[Start of Attachment]

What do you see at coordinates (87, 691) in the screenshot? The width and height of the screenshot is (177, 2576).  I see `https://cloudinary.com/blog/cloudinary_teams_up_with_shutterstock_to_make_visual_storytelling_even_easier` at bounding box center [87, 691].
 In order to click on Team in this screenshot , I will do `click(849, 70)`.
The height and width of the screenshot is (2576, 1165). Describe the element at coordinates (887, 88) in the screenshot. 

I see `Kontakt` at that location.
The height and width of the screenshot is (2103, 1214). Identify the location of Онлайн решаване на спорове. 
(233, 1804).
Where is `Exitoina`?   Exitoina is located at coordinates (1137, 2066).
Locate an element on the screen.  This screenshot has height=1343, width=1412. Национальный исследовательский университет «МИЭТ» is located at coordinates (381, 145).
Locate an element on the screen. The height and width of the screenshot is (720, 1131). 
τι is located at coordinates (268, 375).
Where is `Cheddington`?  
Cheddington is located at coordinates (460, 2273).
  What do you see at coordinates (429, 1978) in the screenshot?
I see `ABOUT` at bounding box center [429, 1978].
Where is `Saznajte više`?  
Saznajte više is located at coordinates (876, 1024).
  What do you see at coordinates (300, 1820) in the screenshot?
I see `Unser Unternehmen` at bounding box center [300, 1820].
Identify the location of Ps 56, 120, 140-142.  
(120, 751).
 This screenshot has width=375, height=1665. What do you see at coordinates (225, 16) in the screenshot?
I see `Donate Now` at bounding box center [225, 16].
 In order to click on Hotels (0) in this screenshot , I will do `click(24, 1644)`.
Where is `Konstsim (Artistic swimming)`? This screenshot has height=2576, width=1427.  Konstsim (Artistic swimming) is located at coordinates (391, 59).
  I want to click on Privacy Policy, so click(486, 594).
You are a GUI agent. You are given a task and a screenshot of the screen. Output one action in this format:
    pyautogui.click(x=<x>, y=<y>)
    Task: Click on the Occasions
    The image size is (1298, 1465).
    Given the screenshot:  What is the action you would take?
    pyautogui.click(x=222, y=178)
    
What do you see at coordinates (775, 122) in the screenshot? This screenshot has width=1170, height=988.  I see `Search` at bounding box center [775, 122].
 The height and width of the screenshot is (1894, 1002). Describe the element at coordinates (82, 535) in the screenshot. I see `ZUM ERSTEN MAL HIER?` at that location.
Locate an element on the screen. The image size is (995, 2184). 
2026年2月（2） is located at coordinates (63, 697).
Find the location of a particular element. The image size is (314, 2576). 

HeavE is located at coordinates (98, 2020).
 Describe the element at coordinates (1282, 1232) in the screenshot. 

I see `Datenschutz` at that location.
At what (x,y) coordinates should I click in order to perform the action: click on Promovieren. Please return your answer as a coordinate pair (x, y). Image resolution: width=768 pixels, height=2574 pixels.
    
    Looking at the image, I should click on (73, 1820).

[End of Attachment]

▶ The problem: Once you have read the records, output each one exactly as written.

▶ Response to this exercise:
What do you see at coordinates (87, 691) in the screenshot? The width and height of the screenshot is (177, 2576).  I see `https://cloudinary.com/blog/cloudinary_teams_up_with_shutterstock_to_make_visual_storytelling_even_easier` at bounding box center [87, 691].
 In order to click on Team in this screenshot , I will do `click(849, 70)`.
The height and width of the screenshot is (2576, 1165). Describe the element at coordinates (887, 88) in the screenshot. 

I see `Kontakt` at that location.
The height and width of the screenshot is (2103, 1214). Identify the location of Онлайн решаване на спорове. 
(233, 1804).
Where is `Exitoina`?   Exitoina is located at coordinates (1137, 2066).
Locate an element on the screen.  This screenshot has height=1343, width=1412. Национальный исследовательский университет «МИЭТ» is located at coordinates (381, 145).
Locate an element on the screen. The height and width of the screenshot is (720, 1131). 
τι is located at coordinates (268, 375).
Where is `Cheddington`?  
Cheddington is located at coordinates (460, 2273).
  What do you see at coordinates (429, 1978) in the screenshot?
I see `ABOUT` at bounding box center [429, 1978].
Where is `Saznajte više`?  
Saznajte više is located at coordinates (876, 1024).
  What do you see at coordinates (300, 1820) in the screenshot?
I see `Unser Unternehmen` at bounding box center [300, 1820].
Identify the location of Ps 56, 120, 140-142.  
(120, 751).
 This screenshot has width=375, height=1665. What do you see at coordinates (225, 16) in the screenshot?
I see `Donate Now` at bounding box center [225, 16].
 In order to click on Hotels (0) in this screenshot , I will do `click(24, 1644)`.
Where is `Konstsim (Artistic swimming)`? This screenshot has height=2576, width=1427.  Konstsim (Artistic swimming) is located at coordinates (391, 59).
  I want to click on Privacy Policy, so click(486, 594).
You are a GUI agent. You are given a task and a screenshot of the screen. Output one action in this format:
    pyautogui.click(x=<x>, y=<y>)
    Task: Click on the Occasions
    The image size is (1298, 1465).
    Given the screenshot:  What is the action you would take?
    pyautogui.click(x=222, y=178)
    
What do you see at coordinates (775, 122) in the screenshot? This screenshot has width=1170, height=988.  I see `Search` at bounding box center [775, 122].
 The height and width of the screenshot is (1894, 1002). Describe the element at coordinates (82, 535) in the screenshot. I see `ZUM ERSTEN MAL HIER?` at that location.
Locate an element on the screen. The image size is (995, 2184). 
2026年2月（2） is located at coordinates (63, 697).
Find the location of a particular element. The image size is (314, 2576). 

HeavE is located at coordinates (98, 2020).
 Describe the element at coordinates (1282, 1232) in the screenshot. 

I see `Datenschutz` at that location.
At what (x,y) coordinates should I click in order to perform the action: click on Promovieren. Please return your answer as a coordinate pair (x, y). Image resolution: width=768 pixels, height=2574 pixels.
    
    Looking at the image, I should click on (73, 1820).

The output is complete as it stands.